[Saved entries]
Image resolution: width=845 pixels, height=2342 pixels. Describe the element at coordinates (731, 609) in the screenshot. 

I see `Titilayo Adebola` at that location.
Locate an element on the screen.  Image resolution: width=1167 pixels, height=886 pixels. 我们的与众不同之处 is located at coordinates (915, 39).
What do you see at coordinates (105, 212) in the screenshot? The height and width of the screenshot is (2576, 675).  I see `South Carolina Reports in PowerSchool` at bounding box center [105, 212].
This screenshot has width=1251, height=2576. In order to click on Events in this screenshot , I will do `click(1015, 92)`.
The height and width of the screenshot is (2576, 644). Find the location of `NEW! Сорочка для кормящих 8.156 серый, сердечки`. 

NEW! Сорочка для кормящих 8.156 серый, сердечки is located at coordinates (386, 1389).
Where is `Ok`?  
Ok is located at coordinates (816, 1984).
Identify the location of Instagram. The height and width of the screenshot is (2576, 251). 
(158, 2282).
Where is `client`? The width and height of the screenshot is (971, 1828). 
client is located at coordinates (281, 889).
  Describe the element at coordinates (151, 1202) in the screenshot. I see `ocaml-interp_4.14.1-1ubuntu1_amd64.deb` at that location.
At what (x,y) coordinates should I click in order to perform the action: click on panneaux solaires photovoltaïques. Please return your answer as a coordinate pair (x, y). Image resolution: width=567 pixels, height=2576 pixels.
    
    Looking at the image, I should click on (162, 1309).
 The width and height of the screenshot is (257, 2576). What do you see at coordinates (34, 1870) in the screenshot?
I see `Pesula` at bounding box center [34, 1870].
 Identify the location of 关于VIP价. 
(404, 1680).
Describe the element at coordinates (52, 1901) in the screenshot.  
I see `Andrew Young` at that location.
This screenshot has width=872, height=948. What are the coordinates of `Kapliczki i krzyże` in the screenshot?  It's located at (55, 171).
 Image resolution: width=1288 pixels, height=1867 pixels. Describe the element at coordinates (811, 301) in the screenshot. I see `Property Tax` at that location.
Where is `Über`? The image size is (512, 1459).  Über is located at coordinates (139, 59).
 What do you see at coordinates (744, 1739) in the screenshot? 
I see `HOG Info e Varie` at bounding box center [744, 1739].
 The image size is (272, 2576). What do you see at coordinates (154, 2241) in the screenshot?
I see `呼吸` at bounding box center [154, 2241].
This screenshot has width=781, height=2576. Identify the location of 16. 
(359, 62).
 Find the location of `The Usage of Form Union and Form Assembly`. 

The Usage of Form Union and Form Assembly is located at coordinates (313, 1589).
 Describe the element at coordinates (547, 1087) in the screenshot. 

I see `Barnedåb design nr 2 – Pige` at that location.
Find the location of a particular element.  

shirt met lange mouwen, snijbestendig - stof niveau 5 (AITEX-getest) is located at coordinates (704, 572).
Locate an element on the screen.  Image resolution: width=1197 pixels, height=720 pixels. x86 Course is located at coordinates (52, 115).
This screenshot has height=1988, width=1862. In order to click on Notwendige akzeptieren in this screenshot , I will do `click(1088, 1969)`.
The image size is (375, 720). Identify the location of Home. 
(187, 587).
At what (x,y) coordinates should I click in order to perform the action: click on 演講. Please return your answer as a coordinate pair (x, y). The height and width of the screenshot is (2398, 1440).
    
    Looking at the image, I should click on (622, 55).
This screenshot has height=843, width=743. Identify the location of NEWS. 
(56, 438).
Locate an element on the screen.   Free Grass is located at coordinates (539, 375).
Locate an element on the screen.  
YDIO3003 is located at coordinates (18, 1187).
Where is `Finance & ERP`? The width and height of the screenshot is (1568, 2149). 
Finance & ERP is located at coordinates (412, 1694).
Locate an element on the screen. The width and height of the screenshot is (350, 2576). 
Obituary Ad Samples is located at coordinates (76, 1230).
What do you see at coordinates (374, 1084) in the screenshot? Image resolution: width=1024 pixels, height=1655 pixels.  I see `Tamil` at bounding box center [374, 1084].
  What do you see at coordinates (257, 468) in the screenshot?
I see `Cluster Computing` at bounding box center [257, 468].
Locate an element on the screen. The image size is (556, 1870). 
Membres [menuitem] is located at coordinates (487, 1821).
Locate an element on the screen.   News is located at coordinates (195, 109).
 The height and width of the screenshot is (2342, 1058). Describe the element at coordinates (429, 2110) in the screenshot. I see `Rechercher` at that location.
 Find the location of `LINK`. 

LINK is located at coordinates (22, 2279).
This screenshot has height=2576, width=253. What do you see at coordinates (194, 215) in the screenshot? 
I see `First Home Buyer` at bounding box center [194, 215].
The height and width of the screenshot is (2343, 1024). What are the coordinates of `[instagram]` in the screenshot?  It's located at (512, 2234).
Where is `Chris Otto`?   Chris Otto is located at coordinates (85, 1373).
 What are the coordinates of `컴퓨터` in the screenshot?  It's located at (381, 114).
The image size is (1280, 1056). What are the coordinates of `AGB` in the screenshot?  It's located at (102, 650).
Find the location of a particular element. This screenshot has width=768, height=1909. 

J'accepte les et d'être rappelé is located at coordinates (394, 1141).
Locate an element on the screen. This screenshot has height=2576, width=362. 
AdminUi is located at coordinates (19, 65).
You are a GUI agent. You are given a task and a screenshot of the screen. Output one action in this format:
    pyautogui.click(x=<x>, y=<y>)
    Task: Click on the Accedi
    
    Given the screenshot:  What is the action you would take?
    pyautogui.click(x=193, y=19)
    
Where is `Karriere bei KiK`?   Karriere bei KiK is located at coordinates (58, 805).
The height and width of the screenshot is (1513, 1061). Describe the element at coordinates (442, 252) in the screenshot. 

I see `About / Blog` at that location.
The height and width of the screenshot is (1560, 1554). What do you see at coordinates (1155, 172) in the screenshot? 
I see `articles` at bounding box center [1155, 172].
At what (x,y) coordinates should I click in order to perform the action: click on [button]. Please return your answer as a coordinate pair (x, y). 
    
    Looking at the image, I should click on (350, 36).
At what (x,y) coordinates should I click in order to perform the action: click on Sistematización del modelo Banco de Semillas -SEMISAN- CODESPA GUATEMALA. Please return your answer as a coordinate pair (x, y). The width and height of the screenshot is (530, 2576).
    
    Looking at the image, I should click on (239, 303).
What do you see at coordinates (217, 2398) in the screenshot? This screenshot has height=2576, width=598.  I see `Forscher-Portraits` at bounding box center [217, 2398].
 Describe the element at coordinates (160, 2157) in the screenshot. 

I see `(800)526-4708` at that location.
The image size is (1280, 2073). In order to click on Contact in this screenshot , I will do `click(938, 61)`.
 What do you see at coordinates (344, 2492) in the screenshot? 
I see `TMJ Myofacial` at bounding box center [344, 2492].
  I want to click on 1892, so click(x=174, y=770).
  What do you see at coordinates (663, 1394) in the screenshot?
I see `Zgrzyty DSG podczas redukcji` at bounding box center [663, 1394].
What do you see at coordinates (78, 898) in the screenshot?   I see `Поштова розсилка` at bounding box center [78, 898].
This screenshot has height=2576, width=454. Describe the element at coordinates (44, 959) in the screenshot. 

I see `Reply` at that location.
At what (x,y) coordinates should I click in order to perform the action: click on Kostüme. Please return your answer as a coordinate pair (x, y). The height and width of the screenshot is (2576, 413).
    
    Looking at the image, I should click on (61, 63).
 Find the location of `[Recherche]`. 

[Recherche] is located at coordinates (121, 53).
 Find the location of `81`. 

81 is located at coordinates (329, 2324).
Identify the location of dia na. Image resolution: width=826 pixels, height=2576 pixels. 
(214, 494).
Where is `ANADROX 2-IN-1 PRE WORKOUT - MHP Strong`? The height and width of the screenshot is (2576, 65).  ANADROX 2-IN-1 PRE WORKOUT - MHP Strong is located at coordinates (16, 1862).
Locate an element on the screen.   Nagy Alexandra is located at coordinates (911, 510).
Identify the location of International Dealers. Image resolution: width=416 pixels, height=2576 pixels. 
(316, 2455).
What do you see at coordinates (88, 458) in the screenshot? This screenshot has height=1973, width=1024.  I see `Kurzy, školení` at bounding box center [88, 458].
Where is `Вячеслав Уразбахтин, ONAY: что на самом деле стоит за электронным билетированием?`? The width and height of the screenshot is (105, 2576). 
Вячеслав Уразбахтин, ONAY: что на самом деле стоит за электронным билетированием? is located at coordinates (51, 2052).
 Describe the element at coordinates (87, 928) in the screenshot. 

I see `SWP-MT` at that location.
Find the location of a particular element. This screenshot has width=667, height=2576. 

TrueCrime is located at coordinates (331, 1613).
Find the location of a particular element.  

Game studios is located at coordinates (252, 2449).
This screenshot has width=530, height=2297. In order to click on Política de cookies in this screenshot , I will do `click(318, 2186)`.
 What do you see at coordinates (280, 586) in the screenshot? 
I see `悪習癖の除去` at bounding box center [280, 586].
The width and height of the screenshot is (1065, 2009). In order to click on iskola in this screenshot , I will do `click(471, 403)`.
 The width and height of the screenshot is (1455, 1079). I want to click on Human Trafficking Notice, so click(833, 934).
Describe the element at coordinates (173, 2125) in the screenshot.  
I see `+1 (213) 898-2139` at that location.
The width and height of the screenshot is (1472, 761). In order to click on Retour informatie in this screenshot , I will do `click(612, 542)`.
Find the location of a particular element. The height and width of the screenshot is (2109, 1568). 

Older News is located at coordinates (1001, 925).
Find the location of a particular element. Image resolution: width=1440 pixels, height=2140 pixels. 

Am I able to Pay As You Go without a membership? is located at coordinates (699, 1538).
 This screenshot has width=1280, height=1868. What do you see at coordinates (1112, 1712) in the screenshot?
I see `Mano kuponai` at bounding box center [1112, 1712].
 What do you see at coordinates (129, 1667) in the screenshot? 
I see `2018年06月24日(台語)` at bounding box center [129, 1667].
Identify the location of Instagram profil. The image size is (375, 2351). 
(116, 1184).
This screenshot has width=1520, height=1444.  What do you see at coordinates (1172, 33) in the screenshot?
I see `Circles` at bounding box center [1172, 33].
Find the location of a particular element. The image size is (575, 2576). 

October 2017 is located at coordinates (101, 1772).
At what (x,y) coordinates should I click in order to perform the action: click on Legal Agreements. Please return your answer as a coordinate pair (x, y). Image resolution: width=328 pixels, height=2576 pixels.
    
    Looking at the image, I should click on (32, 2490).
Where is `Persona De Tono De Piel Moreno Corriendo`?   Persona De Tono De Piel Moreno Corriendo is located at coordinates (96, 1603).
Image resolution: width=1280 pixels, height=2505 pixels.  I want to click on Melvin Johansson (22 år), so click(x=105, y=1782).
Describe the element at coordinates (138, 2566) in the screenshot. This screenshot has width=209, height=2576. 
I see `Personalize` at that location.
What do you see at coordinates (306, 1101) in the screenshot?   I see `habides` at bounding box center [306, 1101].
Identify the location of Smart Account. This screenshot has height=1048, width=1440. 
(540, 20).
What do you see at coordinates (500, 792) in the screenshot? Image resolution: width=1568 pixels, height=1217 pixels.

WORK ITEM
If a line comes after the one that contains "This screenshot has width=1251, height=2576.", leave it out; return every line of the entries up to that point exactly, starting with the first, with that line included.

SOLUTION TO THIS TASK
Image resolution: width=845 pixels, height=2342 pixels. Describe the element at coordinates (731, 609) in the screenshot. 

I see `Titilayo Adebola` at that location.
Locate an element on the screen.  Image resolution: width=1167 pixels, height=886 pixels. 我们的与众不同之处 is located at coordinates (915, 39).
What do you see at coordinates (105, 212) in the screenshot? The height and width of the screenshot is (2576, 675).  I see `South Carolina Reports in PowerSchool` at bounding box center [105, 212].
This screenshot has width=1251, height=2576. In order to click on Events in this screenshot , I will do `click(1015, 92)`.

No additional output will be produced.